## [MATERIALS PROVIDED]

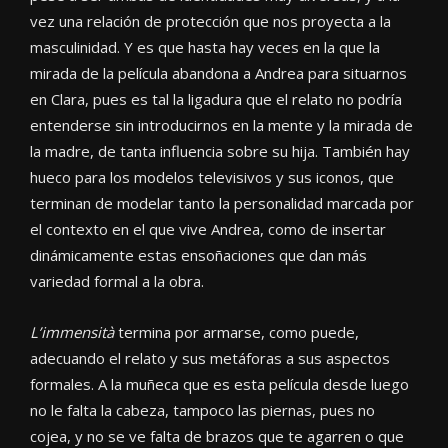
vez una relación de protección que nos proyecta a la
masculinidad. Y es que hasta hay veces en la que la
mirada de la película abandona a Andrea para situarnos
en Clara, pues es tal la ligadura que el relato no podría
entenderse sin introducirnos en la mente y la mirada de
la madre, de tanta influencia sobre su hija. También hay
hueco para los modelos televisivos y sus iconos, que
terminan de modelar tanto la personalidad marcada por
el contexto en el que vive Andrea, como de insertar
dinámicamente estas ensoñaciones que dan más
variedad formal a la obra.
L’immensità
termina por armarse, como puede,
adecuando el relato y sus metáforas a sus aspectos
formales. A la muñeca que es esta película desde luego
no le falta la cabeza, tampoco las piernas, pues no
cojea, y no se ve falta de brazos que te agarren o que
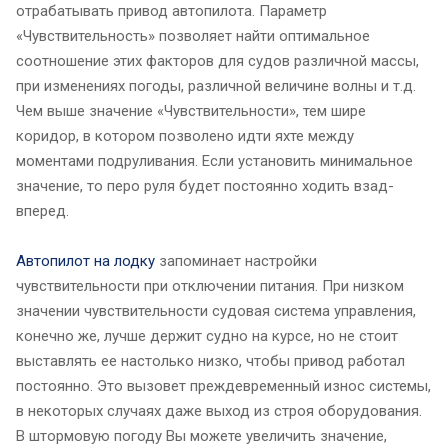
отрабатывать привод автопилота. Параметр
«Чувствительность» позволяет найти оптимальное
соотношение этих факторов для судов различной массы,
при изменениях погоды, различной величине волны и т.д.
Чем выше значение «Чувствительности», тем шире
коридор, в котором позволено идти яхте между
моментами подруливания. Если установить минимальное
значение, то перо руля будет постоянно ходить взад-
вперед.
Автопилот на лодку
запоминает настройки
чувствительности при отключении питания. При низком
значении чувствительности судовая система управления,
конечно же, лучше держит судно на курсе, но не стоит
выставлять ее настолько низко, чтобы привод работал
постоянно. Это вызовет преждевременный износ системы,
в некоторых случаях даже выход из строя оборудования.
В штормовую погоду Вы можете увеличить значение,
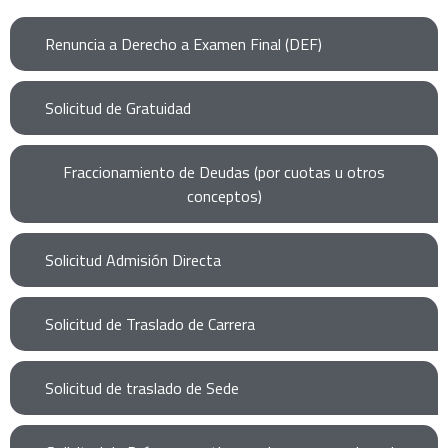
Renuncia a Derecho a Examen Final (DEF)
Solicitud de Gratuidad
Fraccionamiento de Deudas (por cuotas u otros
conceptos)
Solicitud Admisión Directa
Solicitud de Traslado de Carrera
Solicitud de traslado de Sede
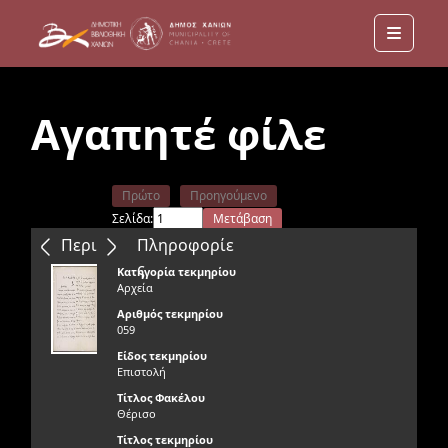
Menu
Αγαπητέ φίλε
Πρώτο
Προηγούμενο
Σελίδα:
Μετάβαση
Επόμενο
Τελευταίο
Περιεχόμενα
Πληροφορίε
ς
Κατηγορία τεκμηρίου
Αρχεία
Αριθμός τεκμηρίου
059
Είδος τεκμηρίου
Επιστολή
Τίτλος Φακέλου
Θέρισο
Τίτλος τεκμηρίου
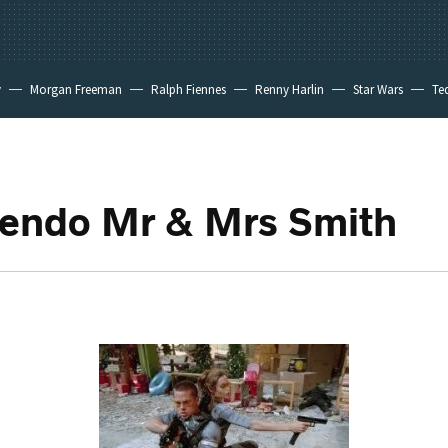
y
Morgan Freeman
Ralph Fiennes
Renny Harlin
Star Wars
Te
 New Day
iendo Mr & Mrs Smith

## [REQUIRED ACTION]
Within the listing above, the lines from the one with "Автопилот на лодку" through the one with "Solicitud de Traslado de Carrera" are to be given again word for word. Do not include pictures.

## [SOLUTION]
Автопилот на лодку
запоминает настройки
чувствительности при отключении питания. При низком
значении чувствительности судовая система управления,
конечно же, лучше держит судно на курсе, но не стоит
выставлять ее настолько низко, чтобы привод работал
постоянно. Это вызовет преждевременный износ системы,
в некоторых случаях даже выход из строя оборудования.
В штормовую погоду Вы можете увеличить значение,
Renuncia a Derecho a Examen Final (DEF)
Solicitud de Gratuidad
Fraccionamiento de Deudas (por cuotas u otros
conceptos)
Solicitud Admisión Directa
Solicitud de Traslado de Carrera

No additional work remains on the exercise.